In contrast to the pragmatic problem-solving nature of evidence-based practice, metacognitive factors such as self-reflection and insight have been seen as an abstract issue that makes these factors difficult to monitor and teach (Krupat et al., 2011; Vacek, 2009). Self-reflection and insight are usually seen as the innate attitudes or traits of nurses that are necessarily outside the professional and educational domains. However, this does not imply that nurse educators should avoid encouraging self-reflection and insight in their students. To effectively promote these activities and facilitate self-regulation in nursing students and nurses, a more precise understanding of self-reflection and insight is needed. Using measures of self-reflection and insight such as the SRIS-C may help educators and teachers understand better why students have a limited ability to learn by reflecting on their experiences. Thus, student SRIS-C scores will help highlight a lack of metacognitive knowledge and skills.

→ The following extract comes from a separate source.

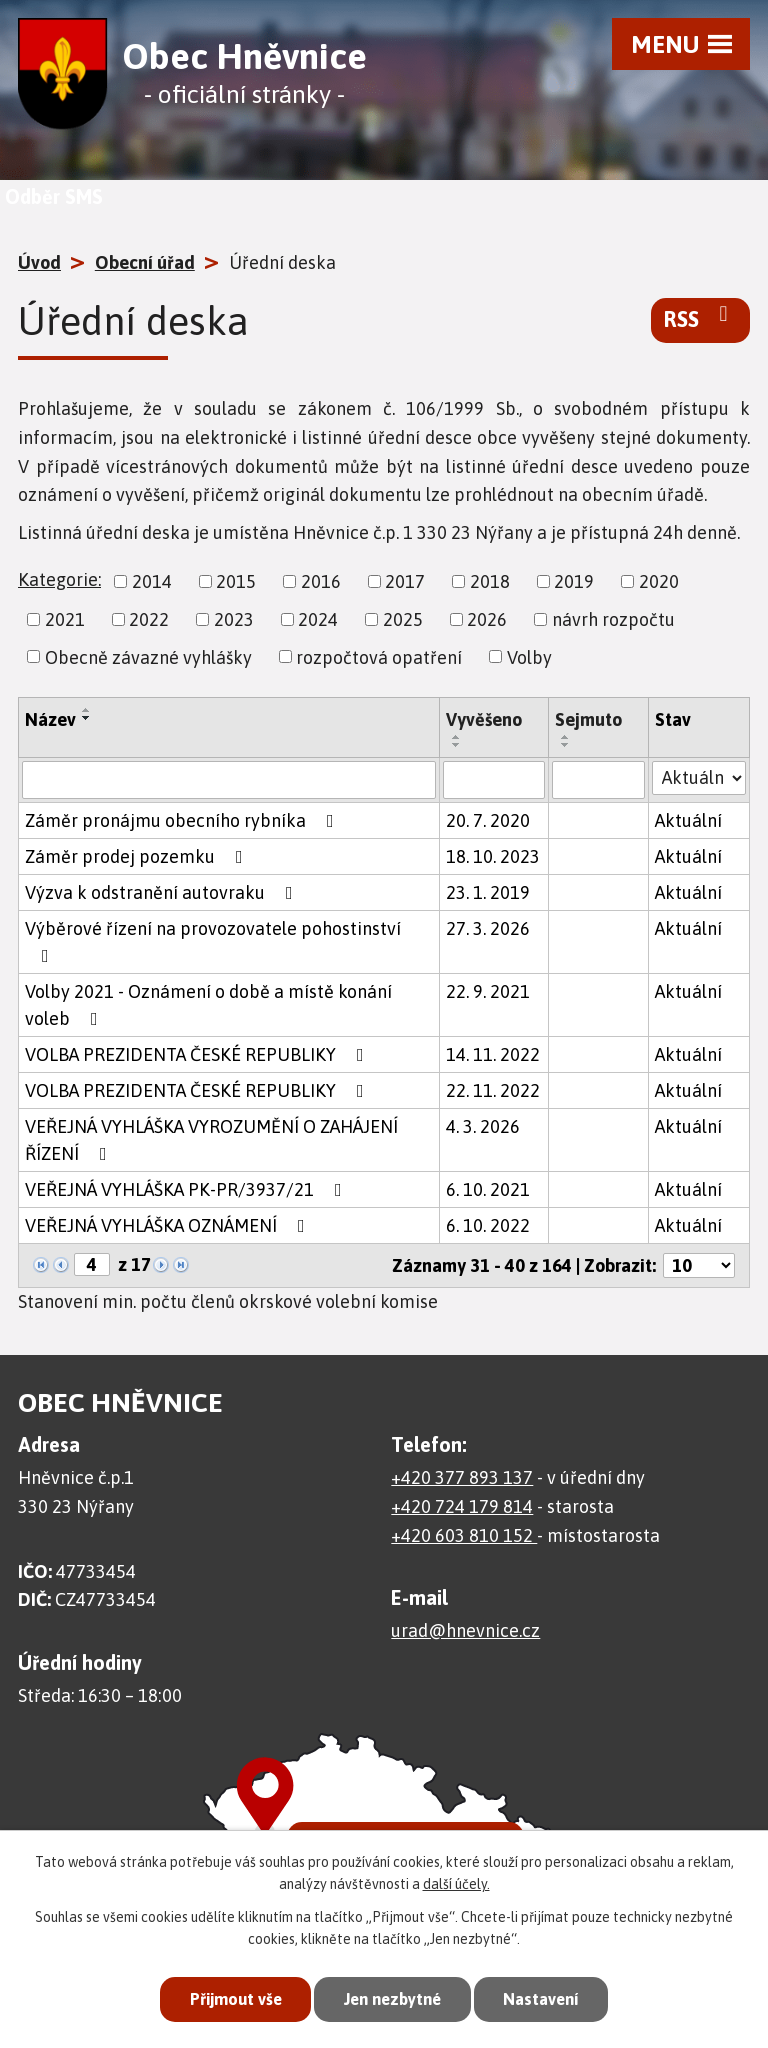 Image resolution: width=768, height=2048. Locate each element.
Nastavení (548, 1998)
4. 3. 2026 (483, 1126)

This study has several limitations. First, the sample was recruited using a convenience method. Second, the two questions used to measure perceived identity as a nurse may not be adequately sensitive to capture the setting or possession of goals. A more powerful tool is thus necessary to capture the concept of goal setting. Third, given that reflection is a process rather than a short-lived thought, the SRIS-C should be used with caution, especially in cross-sectional studies. In other words, because reflection involves a process that occurs over time (Asselin et al., 2013), its trajectory cannot be captured using a one-time measure. To resolve this problem, we suggest that a longitudinal study design be used in future studies.
The SRIS-C has sound psychometric properties. To enhance the experiential learning of nurses through reflection, both nurse educators and nursing students must become more conscious of self-reflection and insight. In this regard, the validated SRIS-C provides a tool to assess the current self-reflection and insight capabilities of Chinese-speaking nursing students and to suggest ways to promote these capabilities to facilitate self-regulatory lifelong learning. However, to improve the validity and reliability of SRIS-C, we recommend that future studies include various groups of participants who have participated together in a specific activity such as a course, a competition, or a simulation program. This strategy will help ensure that the reflections of participants all relate to the same activity experience and will help confirm the relationship between the SRIS-SR and the SRIS-IN.